What is expected> From the line with "ہوتا ہے مل جل" to the line with "اشرف سیٹ بآسانی", retype every line exactly, including those two, and leave out the rest of the data below.

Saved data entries

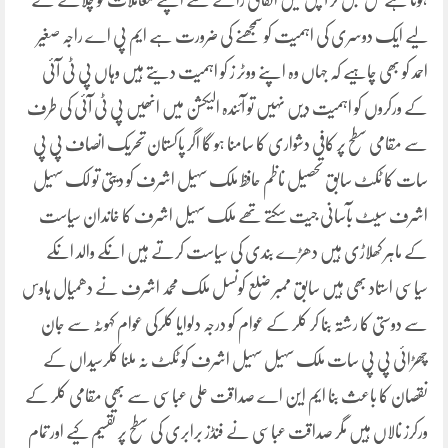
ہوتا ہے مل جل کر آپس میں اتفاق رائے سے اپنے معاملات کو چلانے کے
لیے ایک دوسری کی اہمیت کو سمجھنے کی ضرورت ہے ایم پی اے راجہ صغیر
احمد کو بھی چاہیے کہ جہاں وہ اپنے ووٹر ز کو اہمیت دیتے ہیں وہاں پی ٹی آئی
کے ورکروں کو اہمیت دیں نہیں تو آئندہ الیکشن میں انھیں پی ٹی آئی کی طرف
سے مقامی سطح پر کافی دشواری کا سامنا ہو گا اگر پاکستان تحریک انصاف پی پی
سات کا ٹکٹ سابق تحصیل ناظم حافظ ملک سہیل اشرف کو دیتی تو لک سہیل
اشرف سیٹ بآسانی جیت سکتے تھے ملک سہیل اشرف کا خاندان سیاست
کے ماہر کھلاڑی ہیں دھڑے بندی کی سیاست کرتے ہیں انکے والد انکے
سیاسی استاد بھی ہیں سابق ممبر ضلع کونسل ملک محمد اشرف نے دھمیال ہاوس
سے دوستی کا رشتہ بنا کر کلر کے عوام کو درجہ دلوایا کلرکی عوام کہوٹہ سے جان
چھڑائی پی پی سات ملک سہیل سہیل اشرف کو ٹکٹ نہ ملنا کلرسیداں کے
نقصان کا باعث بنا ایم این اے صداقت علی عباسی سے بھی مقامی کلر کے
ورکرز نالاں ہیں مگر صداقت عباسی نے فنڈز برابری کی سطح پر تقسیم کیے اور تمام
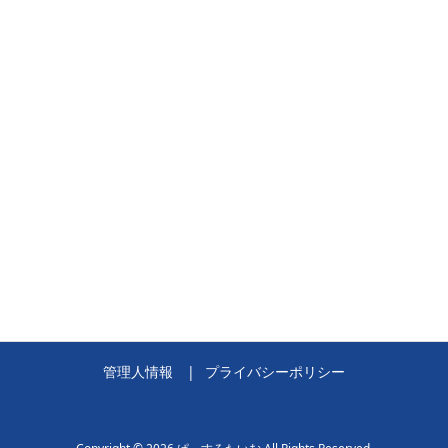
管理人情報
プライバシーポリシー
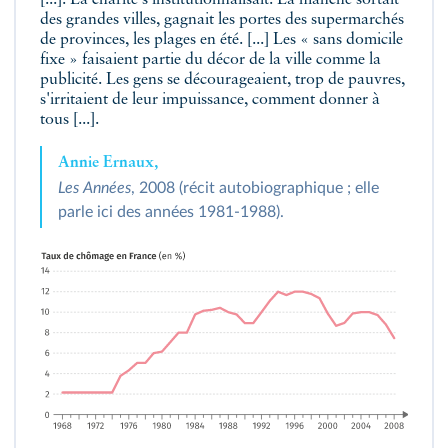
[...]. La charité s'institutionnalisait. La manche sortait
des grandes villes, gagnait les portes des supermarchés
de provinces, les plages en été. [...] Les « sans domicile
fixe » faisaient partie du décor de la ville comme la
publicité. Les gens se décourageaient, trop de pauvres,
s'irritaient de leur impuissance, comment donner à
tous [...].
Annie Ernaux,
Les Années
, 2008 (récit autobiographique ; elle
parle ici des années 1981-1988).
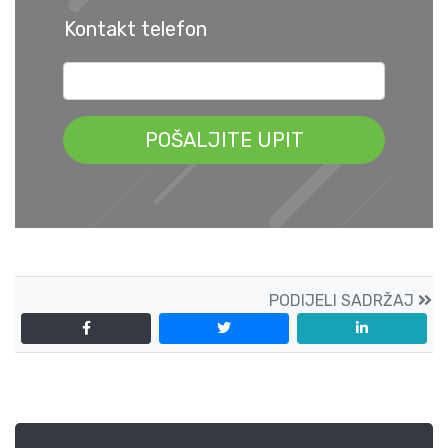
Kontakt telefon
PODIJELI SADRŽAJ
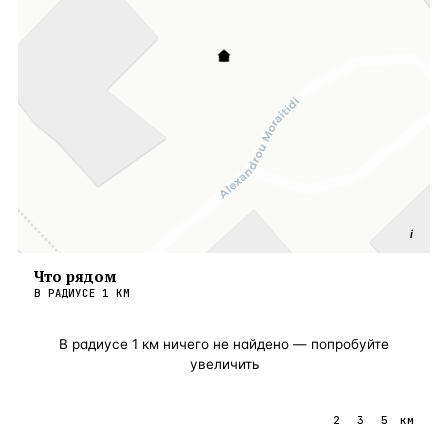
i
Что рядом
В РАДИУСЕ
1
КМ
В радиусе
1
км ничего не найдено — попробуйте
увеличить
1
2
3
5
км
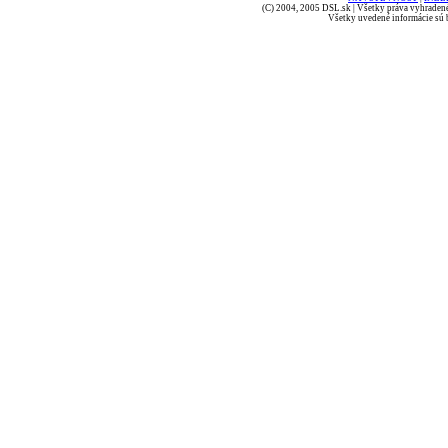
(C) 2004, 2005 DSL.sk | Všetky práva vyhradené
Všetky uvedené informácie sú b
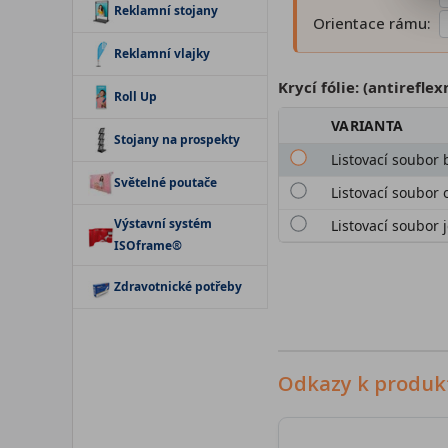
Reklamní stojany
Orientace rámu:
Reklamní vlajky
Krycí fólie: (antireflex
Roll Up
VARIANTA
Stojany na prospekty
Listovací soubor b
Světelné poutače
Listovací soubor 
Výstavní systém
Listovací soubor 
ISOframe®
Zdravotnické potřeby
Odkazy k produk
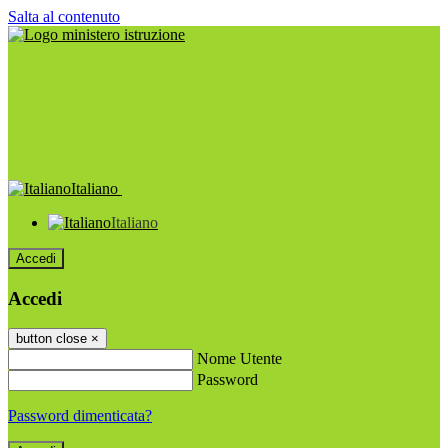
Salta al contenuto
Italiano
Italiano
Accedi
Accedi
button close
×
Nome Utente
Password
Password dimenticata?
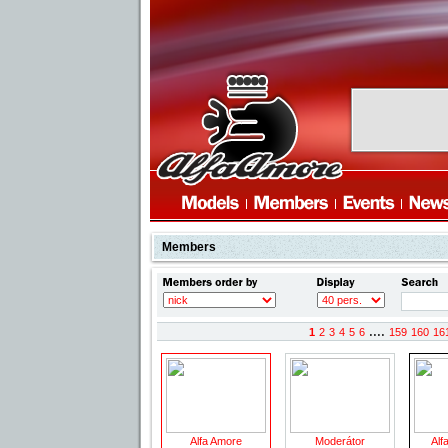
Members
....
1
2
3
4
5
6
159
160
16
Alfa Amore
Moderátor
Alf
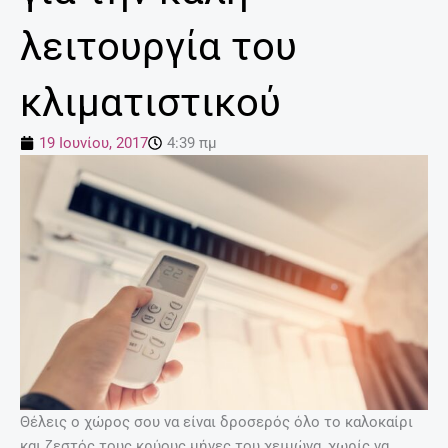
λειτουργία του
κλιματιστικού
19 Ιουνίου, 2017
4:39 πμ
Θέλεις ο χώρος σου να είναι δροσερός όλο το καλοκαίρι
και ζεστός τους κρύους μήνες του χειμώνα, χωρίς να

==

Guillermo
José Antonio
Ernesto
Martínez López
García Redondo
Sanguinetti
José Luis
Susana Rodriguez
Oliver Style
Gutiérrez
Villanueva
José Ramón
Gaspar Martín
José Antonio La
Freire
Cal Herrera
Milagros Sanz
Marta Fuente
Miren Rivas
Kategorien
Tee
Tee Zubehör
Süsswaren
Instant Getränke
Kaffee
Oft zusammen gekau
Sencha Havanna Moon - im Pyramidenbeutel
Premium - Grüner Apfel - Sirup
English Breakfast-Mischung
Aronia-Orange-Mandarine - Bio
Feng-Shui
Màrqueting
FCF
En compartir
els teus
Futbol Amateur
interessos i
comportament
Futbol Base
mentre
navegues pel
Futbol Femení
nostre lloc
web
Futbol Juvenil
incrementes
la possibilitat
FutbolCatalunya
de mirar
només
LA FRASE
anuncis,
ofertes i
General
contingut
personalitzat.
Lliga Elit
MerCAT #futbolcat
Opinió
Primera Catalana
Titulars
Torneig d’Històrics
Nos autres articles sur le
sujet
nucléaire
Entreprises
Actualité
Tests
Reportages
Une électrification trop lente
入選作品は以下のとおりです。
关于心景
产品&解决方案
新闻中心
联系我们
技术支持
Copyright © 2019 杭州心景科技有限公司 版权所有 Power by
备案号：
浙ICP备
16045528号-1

Response area>
ہوتا ہے مل جل کر آپس میں اتفاق رائے سے اپنے معاملات کو چلانے کے
لیے ایک دوسری کی اہمیت کو سمجھنے کی ضرورت ہے ایم پی اے راجہ صغیر
احمد کو بھی چاہیے کہ جہاں وہ اپنے ووٹر ز کو اہمیت دیتے ہیں وہاں پی ٹی آئی
کے ورکروں کو اہمیت دیں نہیں تو آئندہ الیکشن میں انھیں پی ٹی آئی کی طرف
سے مقامی سطح پر کافی دشواری کا سامنا ہو گا اگر پاکستان تحریک انصاف پی پی
سات کا ٹکٹ سابق تحصیل ناظم حافظ ملک سہیل اشرف کو دیتی تو لک سہیل
اشرف سیٹ بآسانی جیت سکتے تھے ملک سہیل اشرف کا خاندان سیاست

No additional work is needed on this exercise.